WHO Sebut Wabah Hantavirus di Kapal Pesiar Tak Berpotensi Epidemi

Organisasi Kesehatan Dunia (WHO) mengonfirmasi bahwa temuan kasus hantavirus di kapal pesiar MV Hondius tidak akan memicu epidemi besar pada Kamis (7/5/2026). Penilaian ini didasarkan pada karakteristik virus yang membutuhkan kontak dekat berkepanjangan untuk menular.

Direktur Operasi Peringatan dan Respons Darurat Kesehatan WHO, Abdirahman Mahamud, menjelaskan bahwa lingkungan kapal pesiar merupakan ruang yang sangat spesifik bagi interaksi manusia. Hal ini membatasi ruang lingkup penyebaran virus tersebut.

"Ini adalah lingkungan spesifik dan terbatas, tempat orang-orang berinteraksi dalam kontak dekat berkepanjangan," kata Abdirahman Mahamud, Direktur Operasi Peringatan dan Respons Darurat Kesehatan WHO.
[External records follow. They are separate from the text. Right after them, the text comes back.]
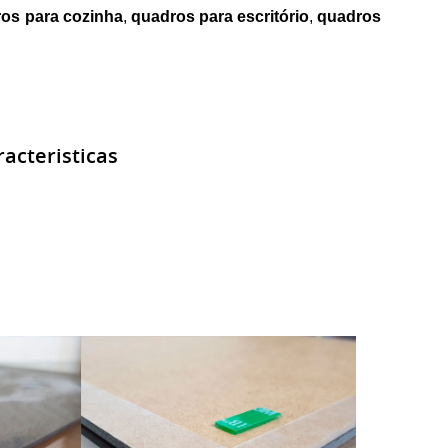
os para cozinha
,
quadros para escritório
,
quadros
acteristicas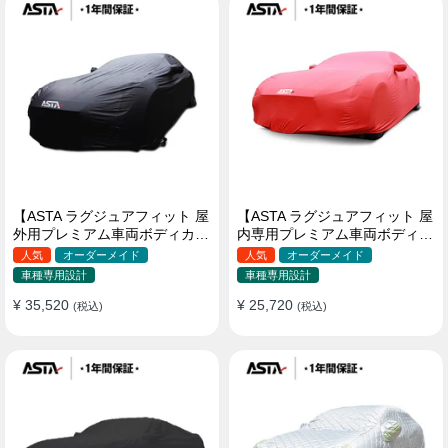
【ASTA ラグジュアフィット 屋
【ASTA ラグジュアフィット 屋
外用プレミアム車両ボディカバ
内専用プレミアム車両ボディカ
ー】PUレザー製 オーダーメイ
バー】オーダーメイド 最高級
人気
オーダーメイド
人気
オーダーメイド
ド 高級感 裏起毛車カバー 強風
生地 柔かい 裏起毛車カバー
車種専用設計
車種専用設計
対策
¥ 35,520
¥ 25,720
(税込)
(税込)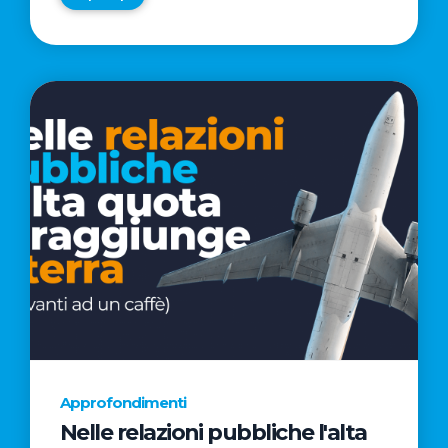
Approfondimenti
Nelle relazioni pubbliche l'alta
Abdirahman Mahamud menambahkan bahwa pihak berwenang telah mengambil langkah-langkah mitigasi yang diperlukan sesuai dengan pengalaman penanganan wabah sebelumnya. Keyakinan ini muncul seiring dengan prosedur kesehatan yang diterapkan oleh negara-negara anggota WHO.
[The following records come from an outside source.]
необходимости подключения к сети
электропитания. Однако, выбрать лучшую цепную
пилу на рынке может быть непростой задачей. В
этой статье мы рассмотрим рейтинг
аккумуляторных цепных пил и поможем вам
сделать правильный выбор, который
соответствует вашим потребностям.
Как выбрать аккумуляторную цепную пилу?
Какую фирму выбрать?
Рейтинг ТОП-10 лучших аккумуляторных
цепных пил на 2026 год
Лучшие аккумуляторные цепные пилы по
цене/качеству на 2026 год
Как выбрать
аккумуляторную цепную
"Kami percaya wabah ini tak akan menyebabkan rantai penularan lanjutan," kata Abdirahman Mahamud.

Hingga saat ini, tercatat lima kasus positif virus Andes yang merupakan varian hantavirus dengan kemampuan langka menular antarmanusia. Kasus-kasus tersebut terdeteksi di kapal MV Hondius melalui pengujian laboratorium di Swiss dan Afrika Selatan.
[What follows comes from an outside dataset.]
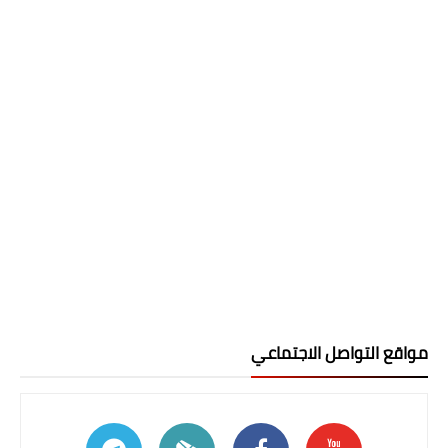
مواقع التواصل الاجتماعي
Terkait prosedur penanganan, Abdirahman Mahamud menginstruksikan isolasi bagi pasien terinfeksi dan pemantauan aktif selama 42 hari bagi mereka yang sempat terpapar. Setiap negara diperbolehkan menyesuaikan teknis karantina, baik secara institusional maupun melalui pemantauan kesehatan harian.

Direktur WHO untuk Kesiapsiagaan dan Pencegahan Epidemi serta Pandemi, Maria Van Kerkhove, memberikan penegasan bahwa karakteristik hantavirus tidak dapat disamakan dengan virus penyebab pandemi global sebelumnya. Ia menyoroti perbedaan signifikan dalam mekanisme penyebaran virus.

"Ini bukan SARS-CoV-2. Ini bukan awal pandemi COVID," kata Maria Van Kerkhove, Direktur WHO untuk Kesiapsiagaan dan Pencegahan Epidemi serta Pandemi.

Ia juga mengingatkan bahwa penularan utama virus ini berasal dari hewan pengerat melalui cairan tubuh seperti air liur dan kotoran. Maria Van Kerkhove menegaskan kembali bahwa risiko transmisi antarmanusia tetap berada pada kategori sangat jarang.

"Penyebarannya tidak sama seperti virus corona," kata Maria Van Kerkhove.

Direktur Jenderal WHO, Tedros Adhanom Ghebreyesus, mengungkapkan pihaknya telah menjalin komunikasi dengan 12 negara yang warganya berada di kapal tersebut. Negara-negara tersebut meliputi Kanada, Denmark, Jerman, Belanda, Selandia Baru, Saint Kitts dan Nevis, Singapura, Swedia, Swiss, Turkiye, Inggris, dan Amerika Serikat.

Berdasarkan investigasi awal, dua pasien pertama diketahui memiliki riwayat perjalanan ke wilayah Amerika Selatan sebelum menaiki kapal. Mereka sempat mengunjungi habitat tikus pembawa virus Andes di lokasi pengamatan burung di Chile, Argentina, dan Uruguay.

Kapal MV Hondius kini tengah menempuh perjalanan menuju Kepulauan Canary setelah mengantongi izin otoritas Spanyol. WHO menyimpulkan risiko penyebaran hantavirus di wilayah tujuan kapal tersebut tetap berada pada level yang rendah.